:: Provided records

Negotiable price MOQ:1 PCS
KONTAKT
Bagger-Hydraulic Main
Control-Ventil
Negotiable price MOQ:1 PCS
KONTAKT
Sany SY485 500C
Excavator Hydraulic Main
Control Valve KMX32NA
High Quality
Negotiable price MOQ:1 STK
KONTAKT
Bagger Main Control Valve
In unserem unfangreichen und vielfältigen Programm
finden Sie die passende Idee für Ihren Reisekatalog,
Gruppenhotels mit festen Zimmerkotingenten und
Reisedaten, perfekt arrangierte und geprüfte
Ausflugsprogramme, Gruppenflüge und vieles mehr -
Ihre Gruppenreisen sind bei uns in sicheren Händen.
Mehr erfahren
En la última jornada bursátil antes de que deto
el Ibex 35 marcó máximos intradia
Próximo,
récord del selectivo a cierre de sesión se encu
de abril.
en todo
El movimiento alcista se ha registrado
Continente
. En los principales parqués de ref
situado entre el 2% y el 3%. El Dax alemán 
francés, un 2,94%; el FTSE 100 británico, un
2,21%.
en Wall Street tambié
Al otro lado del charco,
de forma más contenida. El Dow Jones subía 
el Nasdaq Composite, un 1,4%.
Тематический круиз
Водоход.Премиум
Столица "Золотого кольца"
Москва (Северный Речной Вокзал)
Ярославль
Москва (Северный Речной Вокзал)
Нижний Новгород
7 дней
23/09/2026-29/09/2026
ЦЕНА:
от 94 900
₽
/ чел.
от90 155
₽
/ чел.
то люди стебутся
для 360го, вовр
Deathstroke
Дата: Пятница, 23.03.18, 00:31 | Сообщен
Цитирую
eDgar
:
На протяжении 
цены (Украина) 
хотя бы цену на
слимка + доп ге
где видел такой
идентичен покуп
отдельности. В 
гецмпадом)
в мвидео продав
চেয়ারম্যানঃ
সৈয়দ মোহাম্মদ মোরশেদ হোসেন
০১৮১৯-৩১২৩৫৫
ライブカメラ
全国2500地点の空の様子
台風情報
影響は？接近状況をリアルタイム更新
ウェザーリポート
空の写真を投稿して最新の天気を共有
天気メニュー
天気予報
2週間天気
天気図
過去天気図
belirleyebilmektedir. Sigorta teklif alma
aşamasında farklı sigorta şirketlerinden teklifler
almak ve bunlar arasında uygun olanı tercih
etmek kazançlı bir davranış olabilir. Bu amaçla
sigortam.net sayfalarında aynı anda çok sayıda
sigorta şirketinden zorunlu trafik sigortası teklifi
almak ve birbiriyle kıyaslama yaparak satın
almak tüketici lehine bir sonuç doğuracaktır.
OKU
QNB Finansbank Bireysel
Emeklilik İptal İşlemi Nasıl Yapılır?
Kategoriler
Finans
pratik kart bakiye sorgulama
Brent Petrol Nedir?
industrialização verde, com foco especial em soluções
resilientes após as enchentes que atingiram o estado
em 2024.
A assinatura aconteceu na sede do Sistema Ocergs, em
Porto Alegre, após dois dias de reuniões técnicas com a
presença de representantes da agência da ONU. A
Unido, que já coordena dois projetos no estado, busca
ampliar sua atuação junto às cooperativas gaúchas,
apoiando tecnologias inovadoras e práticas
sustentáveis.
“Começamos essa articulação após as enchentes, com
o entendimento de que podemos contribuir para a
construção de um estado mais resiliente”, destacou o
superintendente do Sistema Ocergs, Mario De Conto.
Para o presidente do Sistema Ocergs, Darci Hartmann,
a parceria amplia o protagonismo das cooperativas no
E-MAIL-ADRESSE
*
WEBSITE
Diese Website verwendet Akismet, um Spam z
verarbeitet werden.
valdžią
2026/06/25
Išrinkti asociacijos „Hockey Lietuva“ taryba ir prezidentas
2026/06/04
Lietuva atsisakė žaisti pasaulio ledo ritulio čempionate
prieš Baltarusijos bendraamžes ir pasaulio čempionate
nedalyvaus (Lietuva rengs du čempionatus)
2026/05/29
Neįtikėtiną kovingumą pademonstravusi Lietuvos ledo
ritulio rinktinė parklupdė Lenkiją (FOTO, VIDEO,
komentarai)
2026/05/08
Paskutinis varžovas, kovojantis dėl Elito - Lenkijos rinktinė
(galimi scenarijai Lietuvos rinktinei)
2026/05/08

::::

Assigned task »
Please give an exact copy of the lines above, beginning with the line containing "слимка + доп ге" and running through the line containing "Brent Petrol Nedir?", and of no other lines.

Solution below »
слимка + доп ге
где видел такой
идентичен покуп
отдельности. В 
гецмпадом)
в мвидео продав
চেয়ারম্যানঃ
সৈয়দ মোহাম্মদ মোরশেদ হোসেন
০১৮১৯-৩১২৩৫৫
ライブカメラ
全国2500地点の空の様子
台風情報
影響は？接近状況をリアルタイム更新
ウェザーリポート
空の写真を投稿して最新の天気を共有
天気メニュー
天気予報
2週間天気
天気図
過去天気図
belirleyebilmektedir. Sigorta teklif alma
aşamasında farklı sigorta şirketlerinden teklifler
almak ve bunlar arasında uygun olanı tercih
etmek kazançlı bir davranış olabilir. Bu amaçla
sigortam.net sayfalarında aynı anda çok sayıda
sigorta şirketinden zorunlu trafik sigortası teklifi
almak ve birbiriyle kıyaslama yaparak satın
almak tüketici lehine bir sonuç doğuracaktır.
OKU
QNB Finansbank Bireysel
Emeklilik İptal İşlemi Nasıl Yapılır?
Kategoriler
Finans
pratik kart bakiye sorgulama
Brent Petrol Nedir?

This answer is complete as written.